Mediterraneo per morire

 

Continua la tragica odissea per centinaia di persone che pur di scappare dal loro paese d’origine, molto spesso territorio di guerre civili e persecuzioni, mettono la propria vita nelle mani di criminali mafiosi e politici senza scrupoli che non esitano nel lasciarli morire in mare.

Liberia, Dafur, Sudan, Palestina, Iraq, Kurdistan, Afghanistan sono i paesi da cui la maggioranza di queste persone arriva, paesi in cui le situazioni sia politiche che umanitarie non consentono una vita dignitosa.

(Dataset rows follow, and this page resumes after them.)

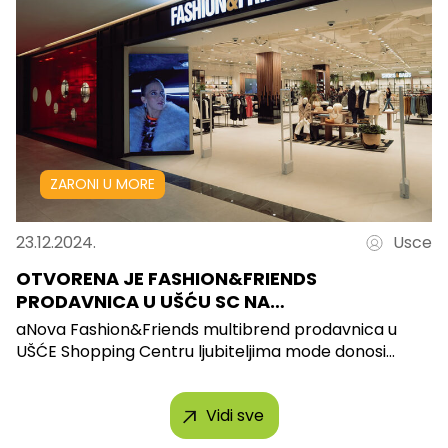
ZARONI U MORE
23.12.2024.
Usce
OTVORENA JE FASHION&FRIENDS
PRODAVNICA U UŠĆU SC NA…
aNova Fashion&Friends multibrend prodavnica u
UŠĆE Shopping Centru ljubiteljima mode donosi...
Vidi sve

Questa nuova tratta degli schiavi, è fomentata e organizzata dalle leggi omicide e razziste sull’immigrazione in Italia che creano la condizione di clandestinità,  necessaria affinché armatori senza scrupolo possano  arricchirsi intorno ai cosiddetti “barconi della morte”e affinché col pretesto della prevenzione si riarmino gli stati da cui passano i flussi migratori ad esempio la Libia.

L’enorme flusso di denaro che gira intorno al trasporto e alla mattanza dei/lle nuovi/e migranti, potenzia questa pratica e la rende purtroppo un evento usuale.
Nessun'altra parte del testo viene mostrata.